A method copyeditors use to edit nonfiction is to read from end to beginning to catch mistakes they might otherwise miss. The technique can work for fiction, too.
For those literalists out there, this isn't meant to advocate reading a work backward word by word, but to start with the last chapter or paragraph and read the prior. Here's what to look for and why.
Timelines that don't track: Characters' ages must work within the time frame of the story and should mesh with the ages of other characters. Events should occur in sequence, like children being born after their parents. Even when you intentionally present events in an order other than chronological, it's important that they occur in some logical order. Actions, too, should occur in logical sequence. You'd be surprised how often characters leave a building before opening the door, and how often they repeat an action within a sentence or two of a scene.
Changes in tone, mood and voice: Whenever time elapses between when a writer begins and finishes a work, changes can occur in tone, mood and voice that don't fit the evolution of the story, and indicate a shift in the writer. Common problems are humor occurring where it shouldn't because it reflects the writer's frame of mind, and characters becoming a lot less sophisticated or more so, depending on what the writer did with the plot. A change in authorial voice is perhaps the biggest problem, and often occurs when the writer grows more accomplished to the point where it shows in the piece.
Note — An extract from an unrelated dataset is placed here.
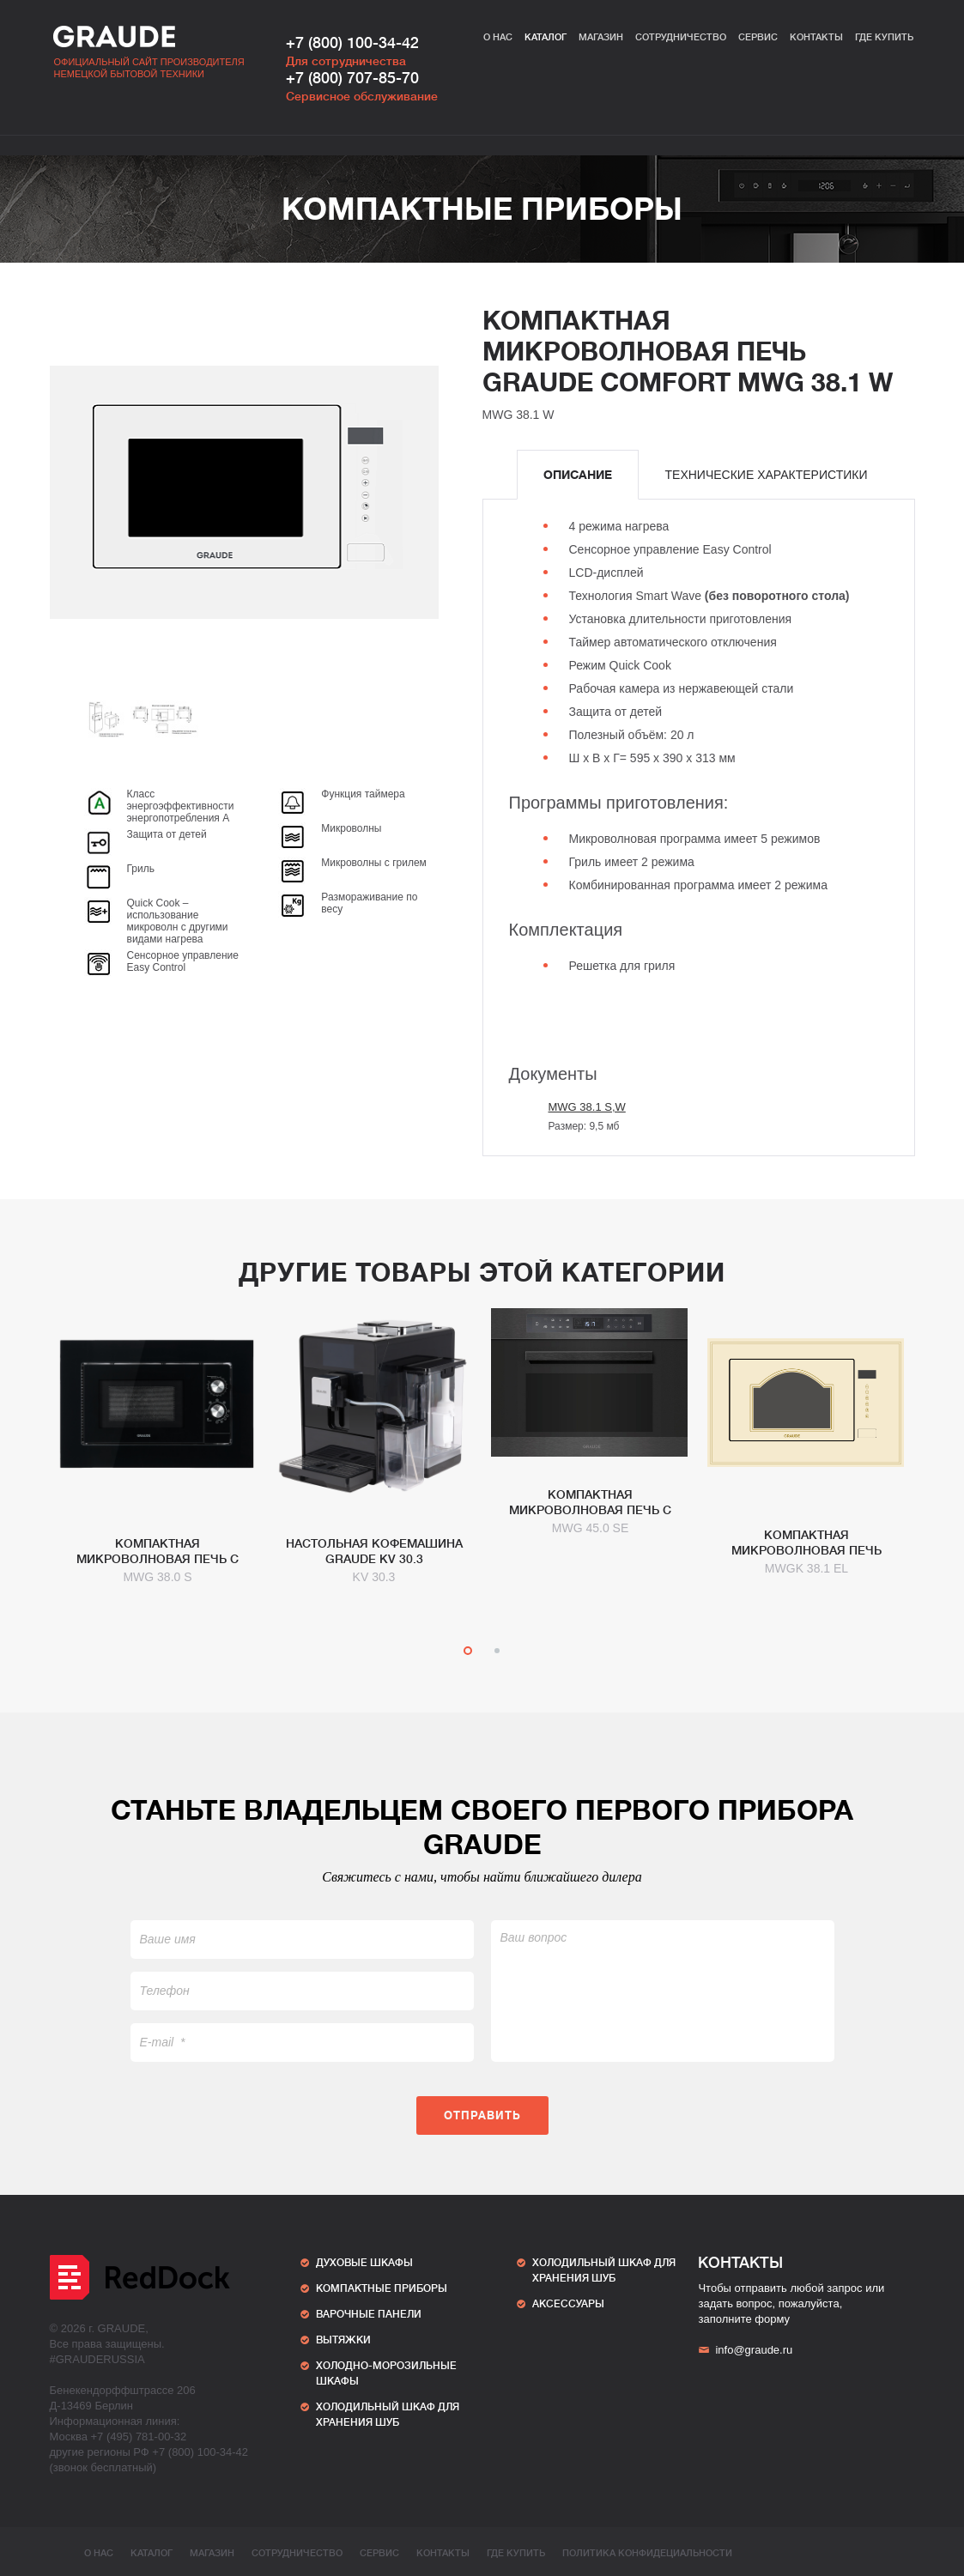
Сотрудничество (680, 37)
Character development/arc: One of the most important aspects of a story is the development of each major character, either evolving or devolving, depending on the storyline. Regardless of which occurs, it's important to see this happening and feel it. An uneven arc can give the work an uneven quality, as when a character suddenly goes from good to bad or bad to worse with little development to support the change.
Reading a story from end to beginning can reveal these problems, especially to the writer who's on the lookout for them.
Tip: Read a short piece or a scene from a story you're working on, and list the inconsistencies. Then list possible fixes and where these must occur in the work.